• **TO DO**: Among the lines below, which ones contain the word "Religie"? Copy every such line.

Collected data
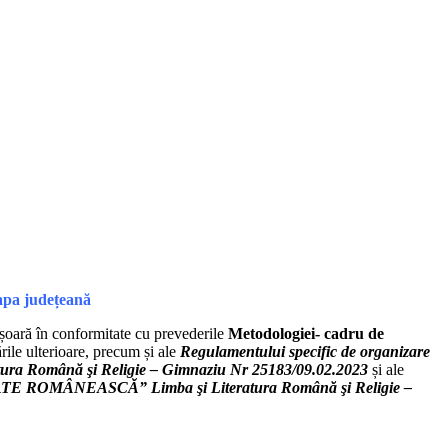
tapa județeană
ășoară în conformitate cu prevederile
Metodologiei- cadru de
rile ulterioare, precum și ale
Regulamentului specific de organizare
omână şi Religie – Gimnaziu Nr 25183/09.02.2023
și ale
E ROMÂNEASCĂ” Limba şi Literatura Română şi Religie –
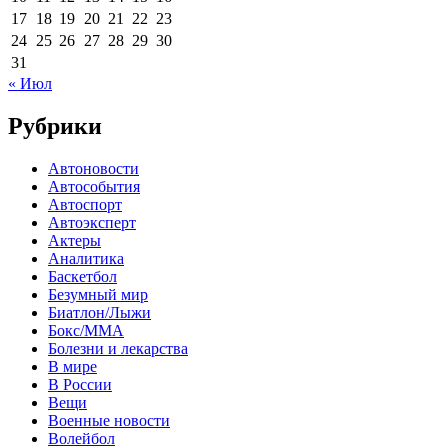
17
18
19
20
21
22
23
24
25
26
27
28
29
30
31
« Июл
Рубрики
Автоновости
Автособытия
Автоспорт
Автоэксперт
Актеры
Аналитика
Баскетбол
Безумный мир
Биатлон/Лыжи
Бокс/MMA
Болезни и лекарства
В мире
В России
Вещи
Военные новости
Волейбол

• **SOLUTION FOR THIS TASK**:
omână şi Religie – Gimnaziu Nr 25183/09.02.2023
E ROMÂNEASCĂ” Limba şi Literatura Română şi Religie –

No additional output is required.